Minerals: particularly calcium, but also magnesium, phosphorus, silicon and sulphur making it good for bone health
How to make it
Take the bones from poultry, ham, beef or lamb (ideally grass fed / organic bones)
Add enough cold water to cover the bones
Add a splash of any type of vinegar or a dash of lemon juice
Simmer for 30-60 minutes, remove any scum that has risen to the top, reduce the heat and simmer (6-48 hours for chicken, 12-72 hours for meat bones). To reduce the cooking time you may want to smash or cut the bones into small pieces first
Add vegetables: tops, skins or roughly chopped veg - I use carrots, celery, onions with a few herbs such as parsley or bay for the last 30-50 minutes of cooking.
Strain through a colander or sieve lined with cheesecloth for a clearer broth, Discard the bones. If uncooked meat was used in the mix, reserve for soups or salads.
Use the broth to make soup or as a stock when you make other dishes such as rice or beans or simply sip like a tea.

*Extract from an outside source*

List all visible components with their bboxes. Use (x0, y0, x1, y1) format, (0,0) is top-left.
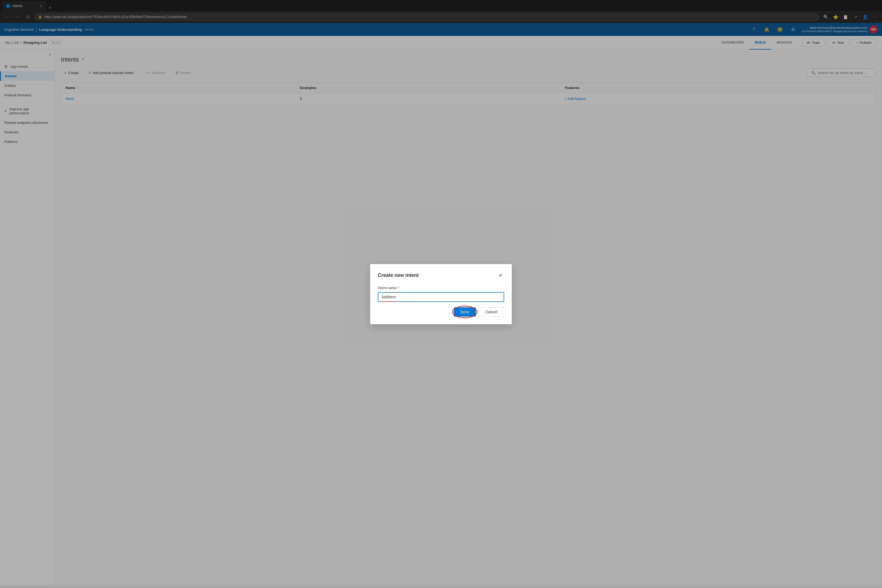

Apart from anything else, it is a great way of feeling that you are getting something for nothing. Bones that you would typically throw away can deliver a healing potion of goodness and delicious flavour too. I freeze my bones and chicken carcasses and then when I have a reasonable sized batch I brew up my broth then pack it away in small containers in my freezer. A little effort goes a long way.